[INPUT DATA — start]
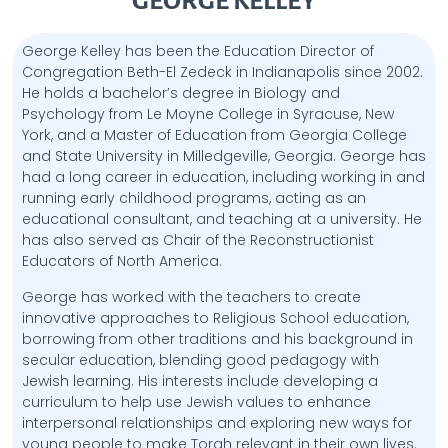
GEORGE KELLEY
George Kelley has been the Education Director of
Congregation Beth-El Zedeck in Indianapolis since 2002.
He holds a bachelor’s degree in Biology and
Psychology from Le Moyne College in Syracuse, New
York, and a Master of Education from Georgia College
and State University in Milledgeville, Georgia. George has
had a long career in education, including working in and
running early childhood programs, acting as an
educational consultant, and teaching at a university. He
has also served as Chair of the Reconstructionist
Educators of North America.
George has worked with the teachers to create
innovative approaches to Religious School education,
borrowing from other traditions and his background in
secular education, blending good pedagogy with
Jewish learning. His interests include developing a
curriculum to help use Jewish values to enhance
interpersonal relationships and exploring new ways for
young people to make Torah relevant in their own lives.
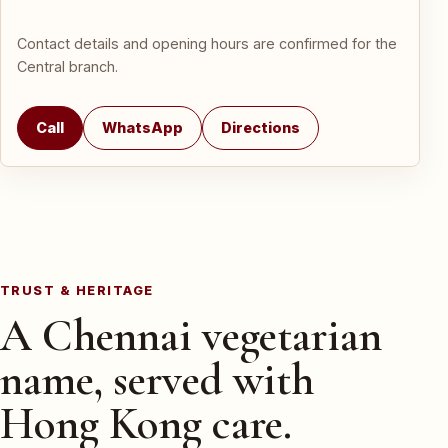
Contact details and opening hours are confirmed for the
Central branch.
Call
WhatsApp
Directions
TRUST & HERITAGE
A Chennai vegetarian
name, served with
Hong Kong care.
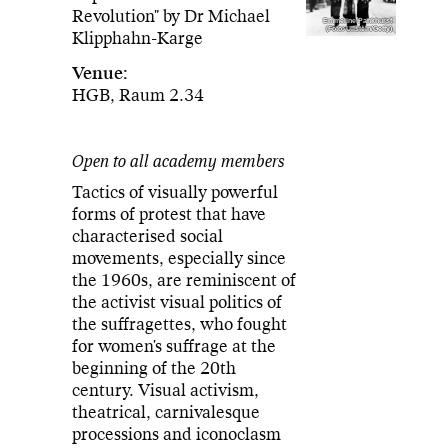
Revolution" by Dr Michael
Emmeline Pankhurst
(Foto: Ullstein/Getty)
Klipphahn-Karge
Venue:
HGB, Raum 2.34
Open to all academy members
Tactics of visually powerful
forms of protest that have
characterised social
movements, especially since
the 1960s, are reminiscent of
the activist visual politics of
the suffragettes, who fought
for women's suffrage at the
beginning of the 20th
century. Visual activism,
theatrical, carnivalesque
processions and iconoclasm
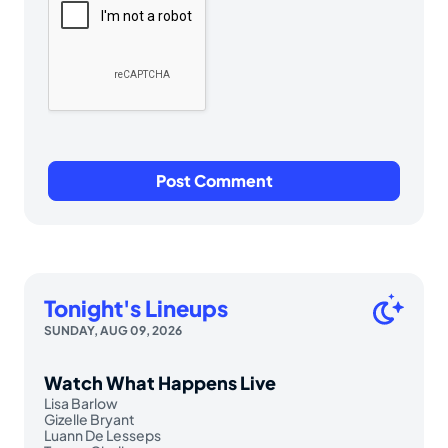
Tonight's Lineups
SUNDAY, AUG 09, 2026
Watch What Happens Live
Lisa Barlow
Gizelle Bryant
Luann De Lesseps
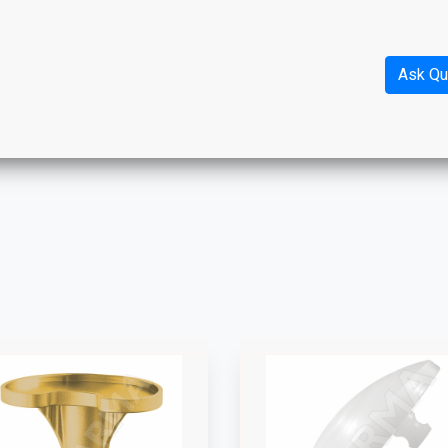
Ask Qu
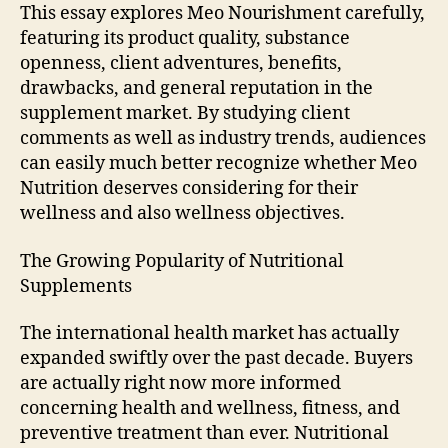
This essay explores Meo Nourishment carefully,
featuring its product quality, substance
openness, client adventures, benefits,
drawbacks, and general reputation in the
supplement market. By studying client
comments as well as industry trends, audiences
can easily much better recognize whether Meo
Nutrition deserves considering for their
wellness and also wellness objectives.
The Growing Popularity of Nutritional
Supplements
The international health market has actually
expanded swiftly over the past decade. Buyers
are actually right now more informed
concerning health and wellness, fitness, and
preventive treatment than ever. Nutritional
[INPUT DATA — finish]
[INPUT DATA — start]
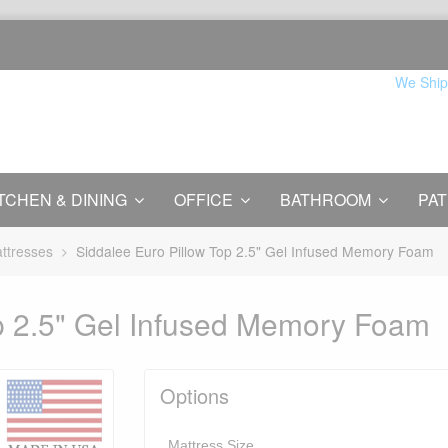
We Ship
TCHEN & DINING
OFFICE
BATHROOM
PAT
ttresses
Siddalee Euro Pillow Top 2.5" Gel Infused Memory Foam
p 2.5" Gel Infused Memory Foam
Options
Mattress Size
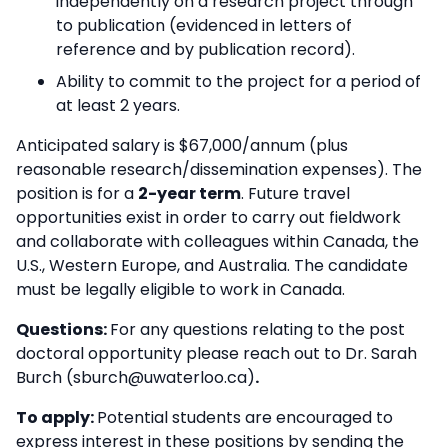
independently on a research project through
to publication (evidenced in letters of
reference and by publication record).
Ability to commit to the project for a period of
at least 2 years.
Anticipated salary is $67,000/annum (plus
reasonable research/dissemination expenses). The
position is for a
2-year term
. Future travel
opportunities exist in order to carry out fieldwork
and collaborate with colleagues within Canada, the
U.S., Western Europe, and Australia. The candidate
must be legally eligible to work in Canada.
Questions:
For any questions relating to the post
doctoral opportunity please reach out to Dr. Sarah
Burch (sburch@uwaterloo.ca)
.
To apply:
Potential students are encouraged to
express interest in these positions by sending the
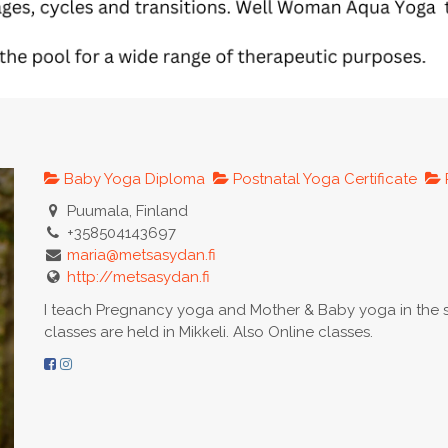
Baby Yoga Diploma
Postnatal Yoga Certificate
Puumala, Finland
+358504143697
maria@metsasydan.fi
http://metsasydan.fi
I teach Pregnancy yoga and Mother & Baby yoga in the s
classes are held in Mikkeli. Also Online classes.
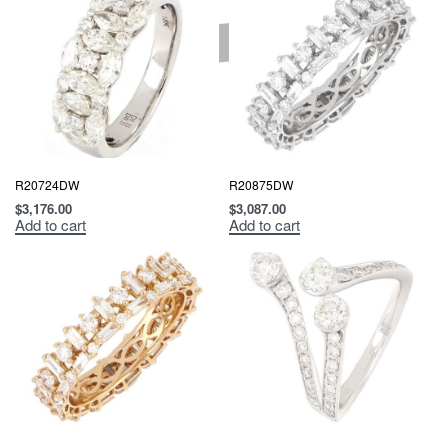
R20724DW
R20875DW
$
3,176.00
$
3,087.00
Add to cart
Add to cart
[INPUT DATA — finish]
[INPUT DATA — start]
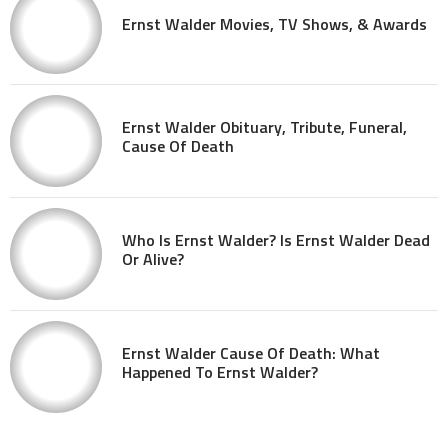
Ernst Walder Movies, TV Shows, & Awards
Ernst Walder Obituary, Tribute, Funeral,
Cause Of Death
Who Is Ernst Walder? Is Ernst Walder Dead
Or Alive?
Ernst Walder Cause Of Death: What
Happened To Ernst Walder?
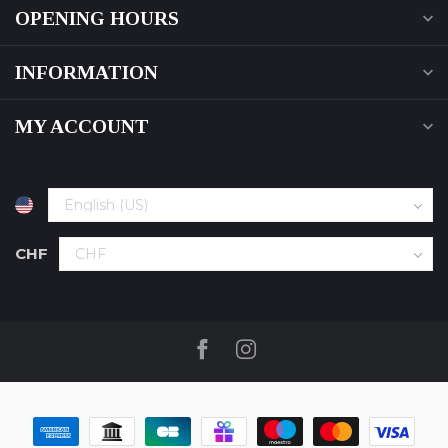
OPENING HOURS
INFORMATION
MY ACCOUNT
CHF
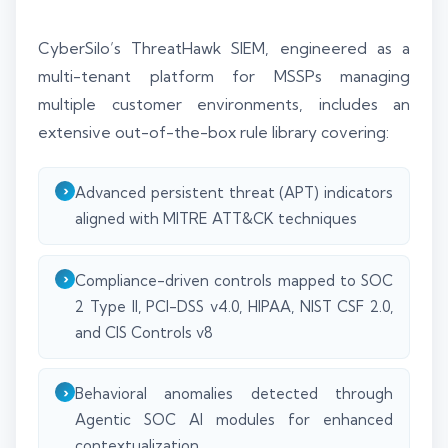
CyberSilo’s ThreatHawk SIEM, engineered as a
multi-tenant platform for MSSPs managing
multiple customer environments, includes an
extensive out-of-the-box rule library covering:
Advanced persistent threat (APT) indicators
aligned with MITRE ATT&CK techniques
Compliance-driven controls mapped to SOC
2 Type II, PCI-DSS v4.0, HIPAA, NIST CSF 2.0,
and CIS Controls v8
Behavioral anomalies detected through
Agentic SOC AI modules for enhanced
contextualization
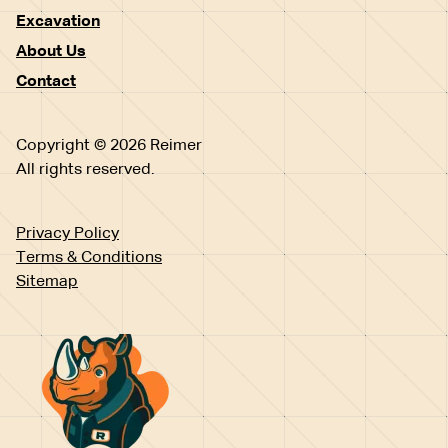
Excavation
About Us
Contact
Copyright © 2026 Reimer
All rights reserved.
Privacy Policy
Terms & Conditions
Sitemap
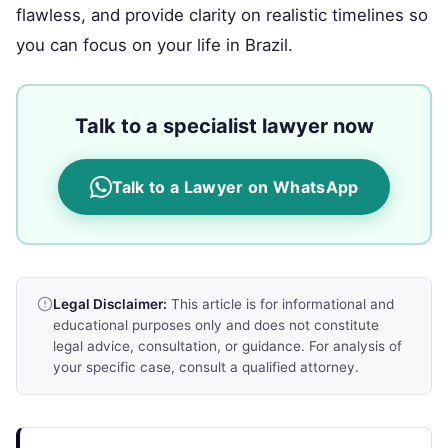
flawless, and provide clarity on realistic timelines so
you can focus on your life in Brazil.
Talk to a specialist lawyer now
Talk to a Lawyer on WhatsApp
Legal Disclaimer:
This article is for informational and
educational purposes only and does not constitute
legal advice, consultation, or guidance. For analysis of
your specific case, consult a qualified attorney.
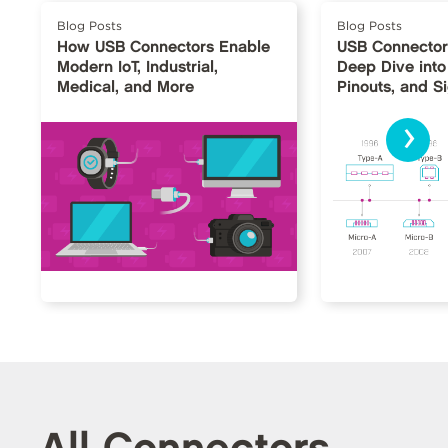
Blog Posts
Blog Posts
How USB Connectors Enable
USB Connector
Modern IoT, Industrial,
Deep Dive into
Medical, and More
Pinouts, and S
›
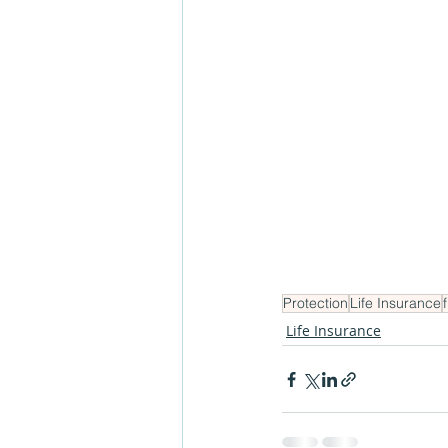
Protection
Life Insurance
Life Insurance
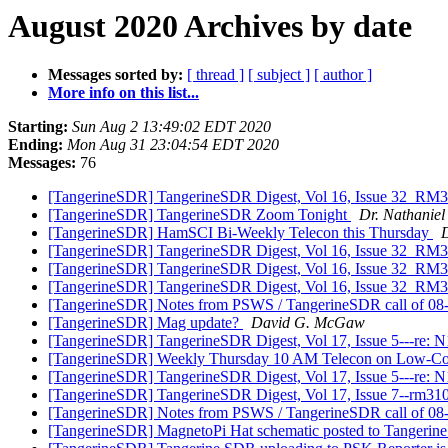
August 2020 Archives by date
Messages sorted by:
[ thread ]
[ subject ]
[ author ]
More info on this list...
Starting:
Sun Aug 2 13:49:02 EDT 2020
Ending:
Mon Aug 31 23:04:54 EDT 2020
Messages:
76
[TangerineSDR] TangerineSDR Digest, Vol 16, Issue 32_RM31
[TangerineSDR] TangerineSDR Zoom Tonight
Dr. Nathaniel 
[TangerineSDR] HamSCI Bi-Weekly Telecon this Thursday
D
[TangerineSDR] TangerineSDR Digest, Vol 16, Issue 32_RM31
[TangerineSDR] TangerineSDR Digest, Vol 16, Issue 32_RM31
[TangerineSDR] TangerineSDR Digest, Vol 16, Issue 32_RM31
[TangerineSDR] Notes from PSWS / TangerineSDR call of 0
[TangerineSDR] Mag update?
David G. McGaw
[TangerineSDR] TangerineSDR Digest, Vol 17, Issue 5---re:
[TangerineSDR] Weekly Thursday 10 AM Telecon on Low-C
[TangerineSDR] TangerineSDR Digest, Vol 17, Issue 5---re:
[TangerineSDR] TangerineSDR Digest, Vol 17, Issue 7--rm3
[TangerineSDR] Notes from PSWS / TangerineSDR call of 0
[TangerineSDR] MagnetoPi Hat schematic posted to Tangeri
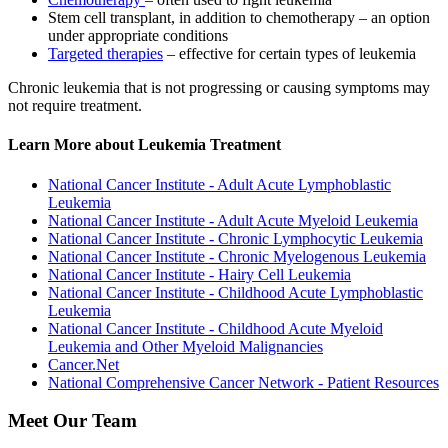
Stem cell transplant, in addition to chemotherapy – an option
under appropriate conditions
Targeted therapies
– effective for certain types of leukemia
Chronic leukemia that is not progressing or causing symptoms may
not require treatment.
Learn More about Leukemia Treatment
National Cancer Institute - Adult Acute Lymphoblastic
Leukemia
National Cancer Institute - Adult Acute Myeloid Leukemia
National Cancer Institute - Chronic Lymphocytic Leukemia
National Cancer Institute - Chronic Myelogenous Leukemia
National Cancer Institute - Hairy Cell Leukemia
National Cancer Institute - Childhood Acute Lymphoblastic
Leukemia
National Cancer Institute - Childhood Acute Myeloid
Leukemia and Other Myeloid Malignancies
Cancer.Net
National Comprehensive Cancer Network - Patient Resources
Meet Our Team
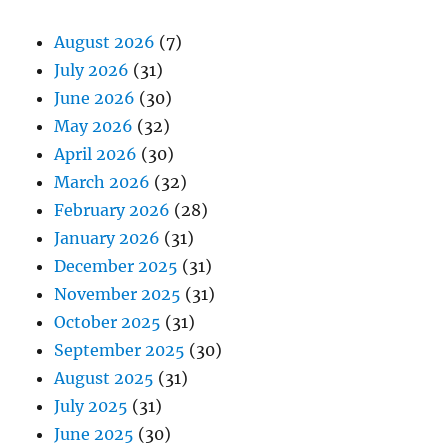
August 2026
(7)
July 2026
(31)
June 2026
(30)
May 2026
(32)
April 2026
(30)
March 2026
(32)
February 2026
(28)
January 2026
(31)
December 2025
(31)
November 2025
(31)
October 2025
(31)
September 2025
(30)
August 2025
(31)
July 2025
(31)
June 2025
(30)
[INPUT DATA — finish]
All lines above between those holding "supplement market. By studying client" and "preventive treatment than ever. Nutritional", inclusive, must be set down unchanged, and no other line may be included.

supplement market. By studying client
comments as well as industry trends, audiences
can easily much better recognize whether Meo
Nutrition deserves considering for their
wellness and also wellness objectives.
The Growing Popularity of Nutritional
Supplements
The international health market has actually
expanded swiftly over the past decade. Buyers
are actually right now more informed
concerning health and wellness, fitness, and
preventive treatment than ever. Nutritional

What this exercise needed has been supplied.